Published online by Cambridge University Press: 11 June 2021
LITERACY CAME RATHER late to Frisia, a narrow stretch of land no deeper than some 25 kilometres and running along the coast of the North Sea between the estuaries of the Rhine and the Weser. Although the Frisians had been converted to Christianity from the late seventh century to the end of the ninth, very few centres of learning, if any at all, had come about in the centuries immediately following their conversion, due to various circumstances. First of all, the missionaries who evangelised amongst the Frisians had their bases far away from the coast: Willibrord's home abbey was in Echternach (Luxembourg), Boniface worked from Fulda (Hessen), Liudger resided in Werden (Ruhr area), while also from Corvey abbey on the lower Weser anonymous monks had worked in the Frisian lands. As a result, when newly converted pious Frisians wanted to donate land in honour of God and for the benefit of their souls, they did so to these monasteries rather than seeing to it that such pious communities were founded within the confines of Frisia itself to which they could relate.

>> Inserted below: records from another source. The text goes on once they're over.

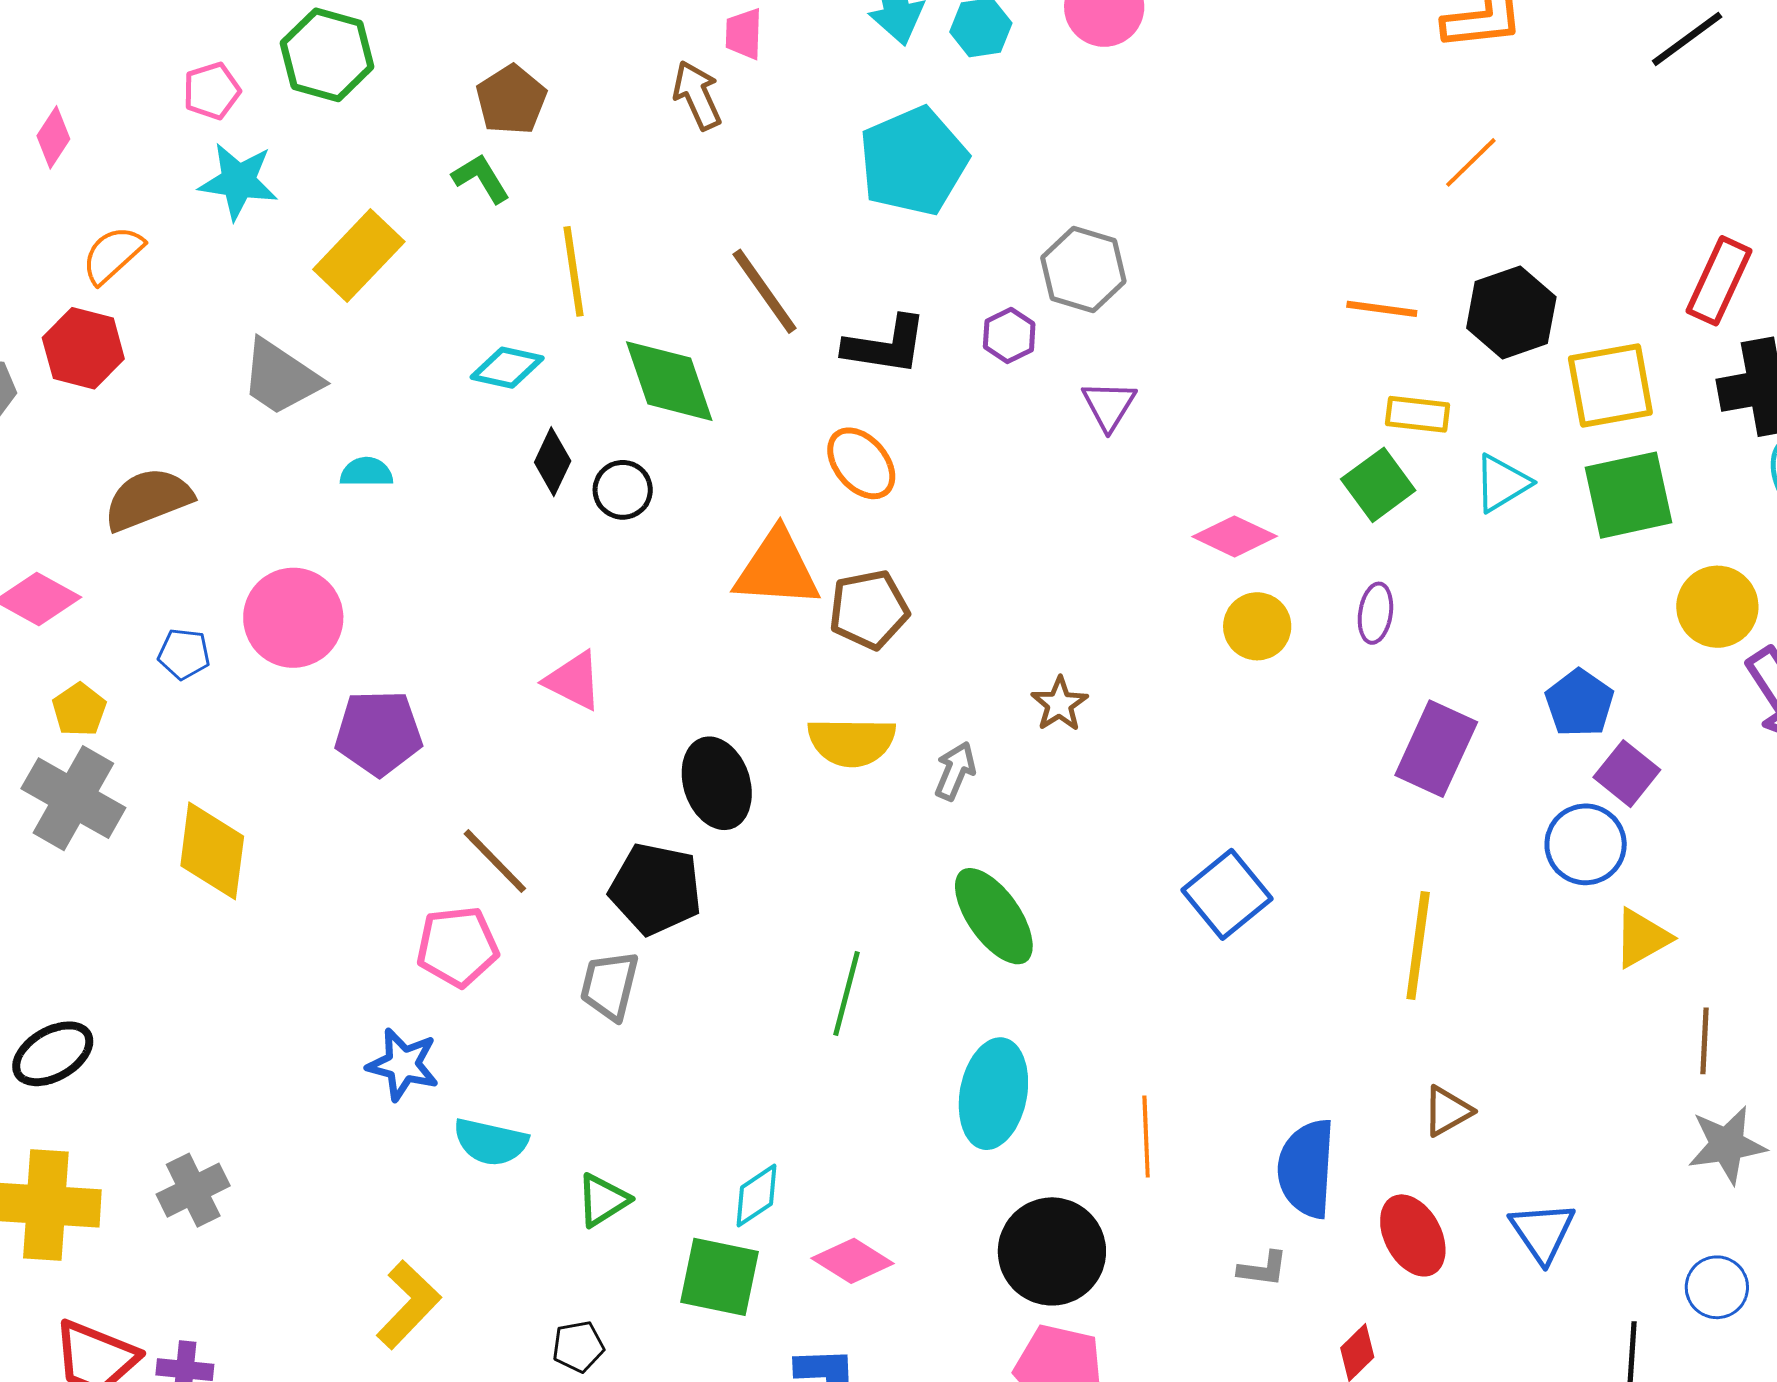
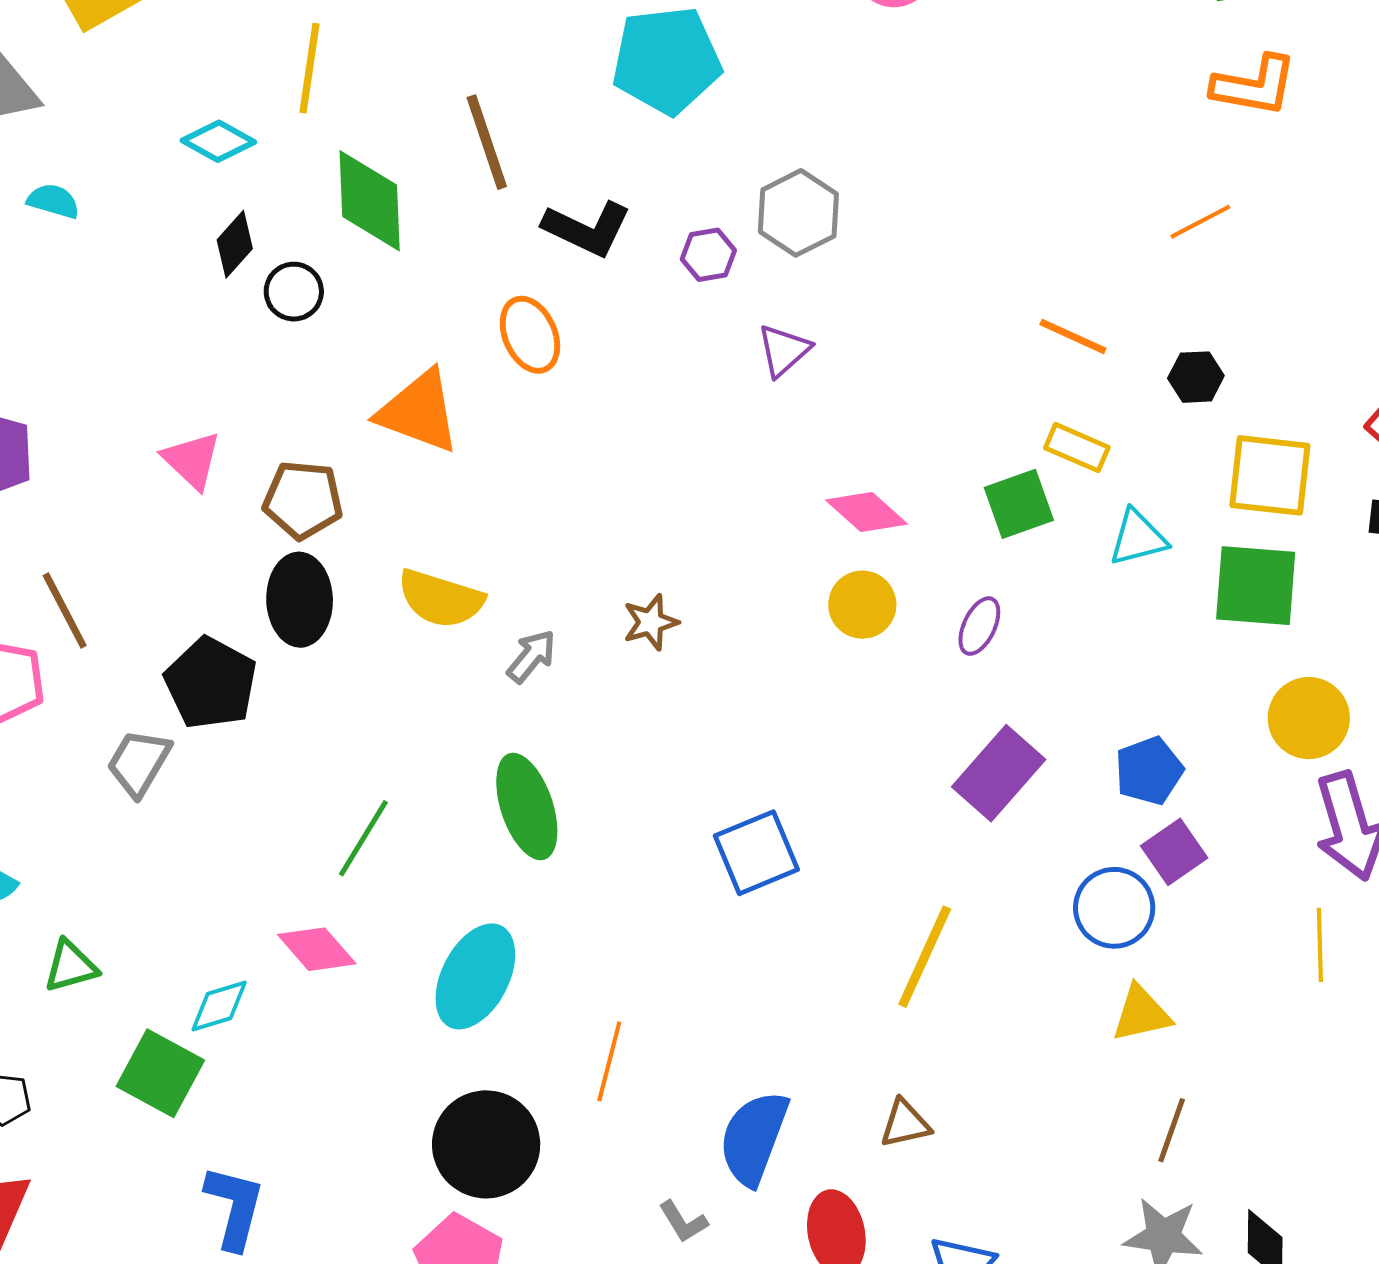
black hexagon: (1511, 312) -> (1196, 377), size x0.6
brown pentagon: (869, 610) -> (303, 500), moved
pink diamond: (853, 1261) -> (317, 949), moved
gray L-shape: (1263, 1269) -> (683, 1222), turned 34

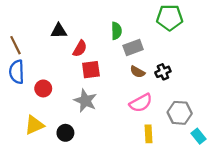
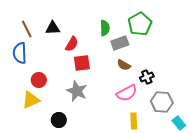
green pentagon: (170, 18) -> (140, 24), moved, turned -30
brown line: (16, 45) -> (27, 29), moved
blue semicircle: (17, 72) -> (20, 53), moved
black cross: (163, 72) -> (147, 77), moved
yellow triangle: (34, 125) -> (31, 100), moved

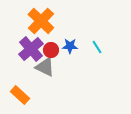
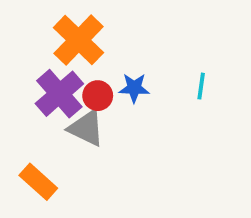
cyan line: (97, 47) -> (201, 86), moved, turned 40

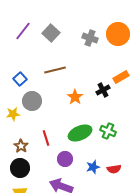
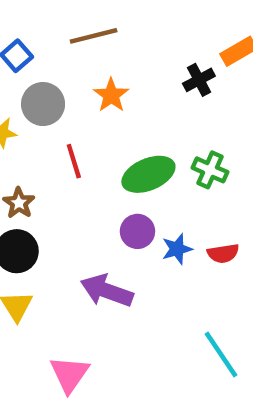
orange star: (75, 97) -> (111, 95), moved
red line: (46, 138) -> (74, 161), moved
purple circle: (65, 159) -> (137, 231), moved

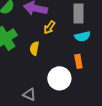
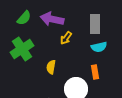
yellow semicircle: (34, 48) -> (51, 67), moved

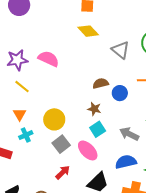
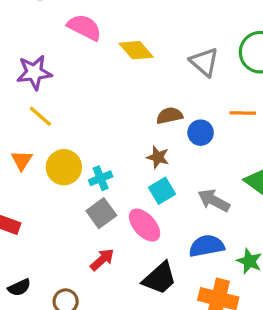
yellow diamond: (88, 31) -> (136, 50), moved
pink semicircle: (49, 59) -> (84, 27), moved
orange triangle: (20, 114) -> (22, 160), moved
yellow circle: (54, 119) -> (64, 167), moved
cyan cross: (26, 135) -> (101, 178), moved

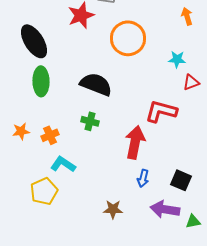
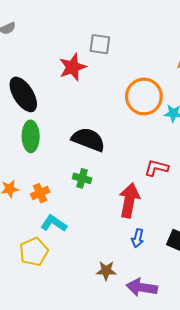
orange circle: (128, 38) -> (144, 97), moved
red L-shape: (161, 111) -> (157, 168), size x0.7
purple arrow: (165, 209) -> (142, 287), moved

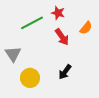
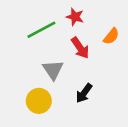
gray triangle: (13, 54) -> (53, 70), moved

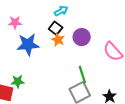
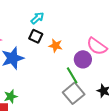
purple circle: (82, 37) -> (83, 59), moved
orange star: (58, 40) -> (56, 46), moved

A second factor frustrating the foundation of centres of Christian literacy was the arrival of the Vikings. Shortly after Charlemagne had completed the conquest of Frisia and its incorporation into his empire, the coastal districts started to become a target for increasingly frequent Scandinavian raids. These plundering activities were only temporarily brought to a halt when Charlemagne's grandson Hlothar appointed the Dane Rorik as count of Frisia in 850. For more than twenty-five years successive Danes ruled the Low Countries not unlike a kind of Normandy or Danelaw, but eventually they failed to settle permanently and establish a duchy or county there. Only around 950 did the coast see a nunnery in the dunes of Egmond (about 30 km north-west of Amsterdam), founded at the invitation of Count Dirk I, by Benedictines of the abbey of St Bavo in Ghent and hence oriented more to the south than to the north.
A third factor thwarting the rise of literacy was the ecclesiastical administration. Frisia never received its own bishopric, but the Frisian lands subsisted under the successors of whichever missionary had been responsible for their conversion. Hence, the Frisian lands became divided between four different bishoprics: Utrecht (Willibrord), Münster (Liudger), Paderborn (successor to Corvey abbey) and Bremen (Willehad), all of them situated outside Frisia.